Below are some records. Return exactly the lines from the one with "のトムに愛されていたからだと思います。だからトムを亡くした" to the one with "ったらどうしようなんて思っていたのですが、実際にお会いした", and nothing else.

## ENTRIES SUPPLIED
******************************
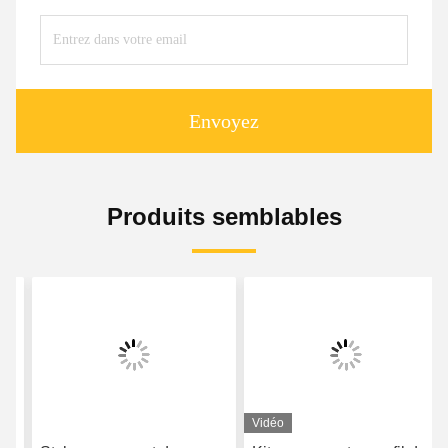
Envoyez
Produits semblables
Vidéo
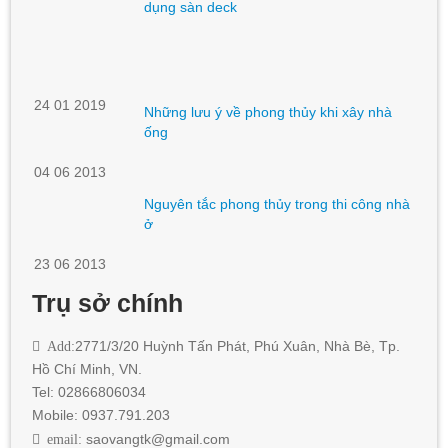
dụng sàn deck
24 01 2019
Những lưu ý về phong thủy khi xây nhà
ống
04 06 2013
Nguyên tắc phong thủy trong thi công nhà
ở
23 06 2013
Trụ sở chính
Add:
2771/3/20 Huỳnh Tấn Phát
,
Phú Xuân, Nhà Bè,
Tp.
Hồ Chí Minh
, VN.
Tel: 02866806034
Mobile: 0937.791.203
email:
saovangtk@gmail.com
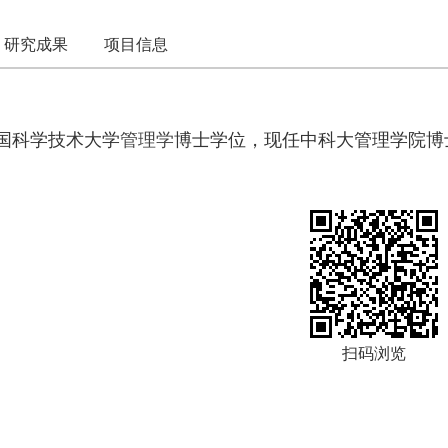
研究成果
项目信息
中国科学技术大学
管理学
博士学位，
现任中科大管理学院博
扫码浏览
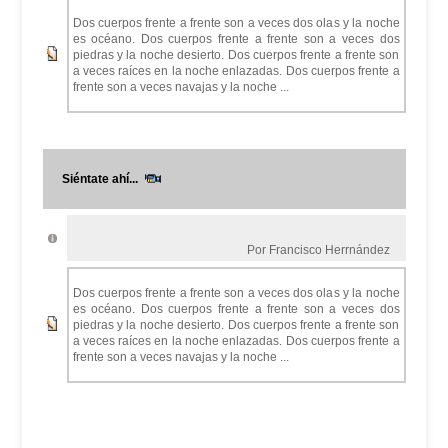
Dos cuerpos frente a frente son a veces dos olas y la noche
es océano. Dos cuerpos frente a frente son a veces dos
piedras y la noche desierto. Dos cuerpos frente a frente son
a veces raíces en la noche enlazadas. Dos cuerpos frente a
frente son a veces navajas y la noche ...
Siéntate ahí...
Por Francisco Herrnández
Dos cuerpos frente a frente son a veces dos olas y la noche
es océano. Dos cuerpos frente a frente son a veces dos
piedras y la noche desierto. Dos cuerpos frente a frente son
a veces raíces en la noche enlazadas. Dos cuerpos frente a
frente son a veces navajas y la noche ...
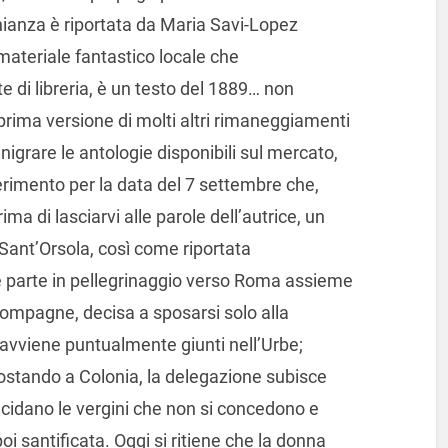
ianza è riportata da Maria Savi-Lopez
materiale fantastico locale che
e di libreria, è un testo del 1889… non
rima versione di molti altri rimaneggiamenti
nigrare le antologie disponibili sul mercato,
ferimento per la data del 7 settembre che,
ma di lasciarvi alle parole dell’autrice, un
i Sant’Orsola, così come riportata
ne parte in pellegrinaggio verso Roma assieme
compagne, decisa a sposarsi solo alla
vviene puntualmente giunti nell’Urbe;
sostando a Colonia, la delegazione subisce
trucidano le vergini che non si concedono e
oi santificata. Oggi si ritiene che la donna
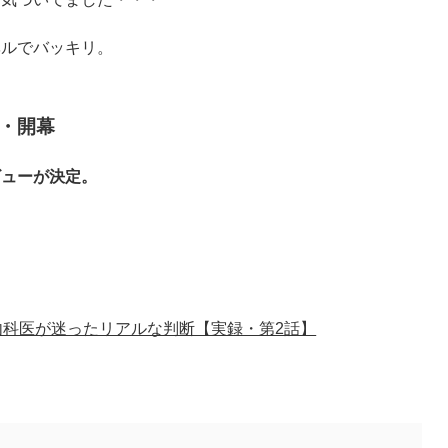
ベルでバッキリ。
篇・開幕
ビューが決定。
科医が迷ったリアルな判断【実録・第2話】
******************************
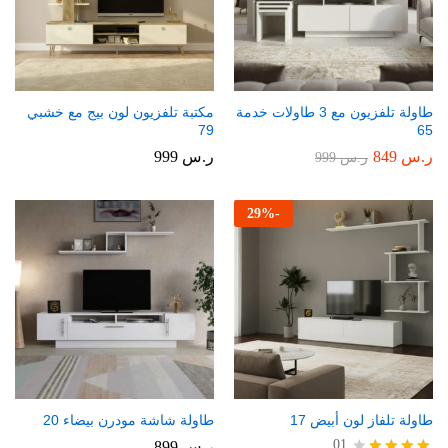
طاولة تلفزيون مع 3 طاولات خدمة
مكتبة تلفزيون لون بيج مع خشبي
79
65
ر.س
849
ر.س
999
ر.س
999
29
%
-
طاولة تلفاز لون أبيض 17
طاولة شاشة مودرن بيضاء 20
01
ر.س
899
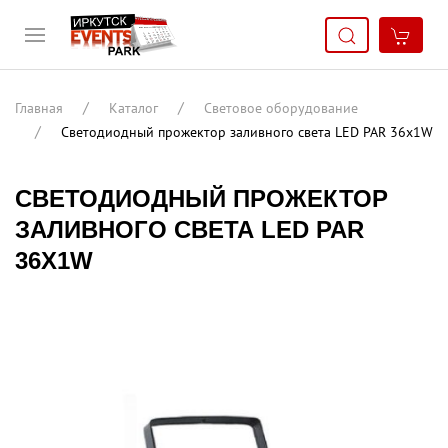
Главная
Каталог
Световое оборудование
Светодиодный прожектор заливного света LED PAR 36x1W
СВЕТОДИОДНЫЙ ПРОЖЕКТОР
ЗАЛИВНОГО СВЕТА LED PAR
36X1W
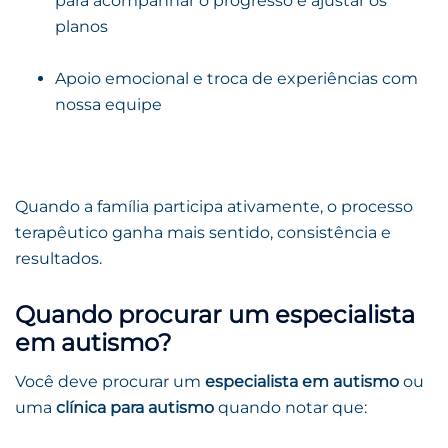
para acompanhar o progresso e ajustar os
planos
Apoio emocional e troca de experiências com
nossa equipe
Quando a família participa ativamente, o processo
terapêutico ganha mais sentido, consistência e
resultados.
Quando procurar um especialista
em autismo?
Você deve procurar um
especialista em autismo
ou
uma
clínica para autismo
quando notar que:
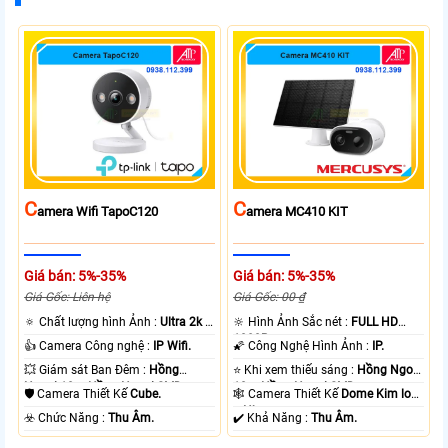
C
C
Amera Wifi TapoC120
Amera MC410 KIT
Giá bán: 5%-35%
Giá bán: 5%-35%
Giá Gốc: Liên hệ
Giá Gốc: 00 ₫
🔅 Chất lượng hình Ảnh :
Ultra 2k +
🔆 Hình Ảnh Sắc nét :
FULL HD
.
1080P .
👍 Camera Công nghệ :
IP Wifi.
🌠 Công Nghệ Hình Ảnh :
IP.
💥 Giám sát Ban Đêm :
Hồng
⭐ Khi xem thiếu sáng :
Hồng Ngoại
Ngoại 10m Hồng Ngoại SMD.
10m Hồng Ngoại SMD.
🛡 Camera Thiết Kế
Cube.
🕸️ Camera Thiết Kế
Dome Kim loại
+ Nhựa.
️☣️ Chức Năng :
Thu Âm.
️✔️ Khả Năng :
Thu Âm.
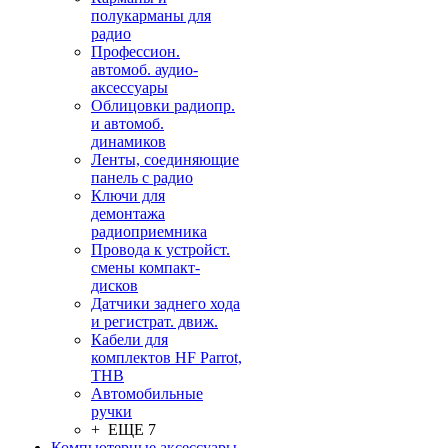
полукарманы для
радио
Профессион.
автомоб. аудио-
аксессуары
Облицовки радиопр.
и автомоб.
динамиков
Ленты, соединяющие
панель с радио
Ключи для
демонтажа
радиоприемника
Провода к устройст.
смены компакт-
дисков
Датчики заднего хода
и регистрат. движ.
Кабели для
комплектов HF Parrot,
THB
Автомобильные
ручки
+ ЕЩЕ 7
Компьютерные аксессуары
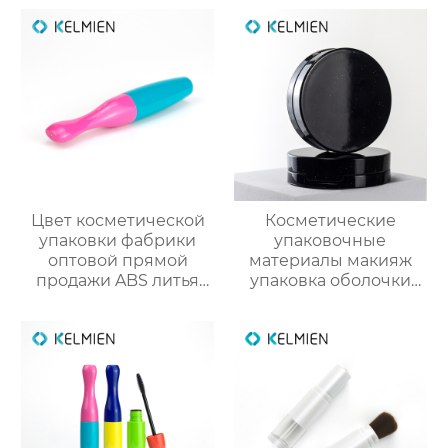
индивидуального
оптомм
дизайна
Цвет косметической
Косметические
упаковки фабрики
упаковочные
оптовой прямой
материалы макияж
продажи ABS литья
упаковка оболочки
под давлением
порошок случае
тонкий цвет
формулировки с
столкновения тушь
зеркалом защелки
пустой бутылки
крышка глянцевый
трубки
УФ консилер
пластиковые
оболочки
******************************
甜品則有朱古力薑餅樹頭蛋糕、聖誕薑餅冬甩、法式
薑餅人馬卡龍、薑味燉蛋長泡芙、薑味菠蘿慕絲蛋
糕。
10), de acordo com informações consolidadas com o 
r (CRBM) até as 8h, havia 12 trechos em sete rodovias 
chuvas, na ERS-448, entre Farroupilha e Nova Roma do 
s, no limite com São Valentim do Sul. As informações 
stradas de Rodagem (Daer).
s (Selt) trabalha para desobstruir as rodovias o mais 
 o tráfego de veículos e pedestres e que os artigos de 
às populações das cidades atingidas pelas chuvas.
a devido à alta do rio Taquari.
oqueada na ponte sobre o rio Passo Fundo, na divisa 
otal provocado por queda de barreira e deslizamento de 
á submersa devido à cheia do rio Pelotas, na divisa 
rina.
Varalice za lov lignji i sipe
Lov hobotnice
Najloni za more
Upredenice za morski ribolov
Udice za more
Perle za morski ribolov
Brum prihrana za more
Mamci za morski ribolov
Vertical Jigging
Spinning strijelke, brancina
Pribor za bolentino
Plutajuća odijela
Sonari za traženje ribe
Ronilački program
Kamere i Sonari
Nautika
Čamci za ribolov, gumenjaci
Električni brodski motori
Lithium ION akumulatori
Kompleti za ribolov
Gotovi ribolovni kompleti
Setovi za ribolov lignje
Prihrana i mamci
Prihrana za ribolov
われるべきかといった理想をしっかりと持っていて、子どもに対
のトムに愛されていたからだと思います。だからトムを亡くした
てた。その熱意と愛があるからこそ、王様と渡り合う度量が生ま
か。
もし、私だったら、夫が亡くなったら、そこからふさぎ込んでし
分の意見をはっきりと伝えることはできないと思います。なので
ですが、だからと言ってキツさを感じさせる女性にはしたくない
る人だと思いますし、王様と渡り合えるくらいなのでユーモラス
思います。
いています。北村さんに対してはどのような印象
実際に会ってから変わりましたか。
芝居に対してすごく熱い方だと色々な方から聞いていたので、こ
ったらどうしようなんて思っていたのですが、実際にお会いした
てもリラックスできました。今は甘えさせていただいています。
******************************
## WRITTEN SOLUTION
のトムに愛されていたからだと思います。だからトムを亡くした
てた。その熱意と愛があるからこそ、王様と渡り合う度量が生ま
か。
もし、私だったら、夫が亡くなったら、そこからふさぎ込んでし
分の意見をはっきりと伝えることはできないと思います。なので
ですが、だからと言ってキツさを感じさせる女性にはしたくない
る人だと思いますし、王様と渡り合えるくらいなのでユーモラス
思います。
いています。北村さんに対してはどのような印象
実際に会ってから変わりましたか。
芝居に対してすごく熱い方だと色々な方から聞いていたので、こ
ったらどうしようなんて思っていたのですが、実際にお会いした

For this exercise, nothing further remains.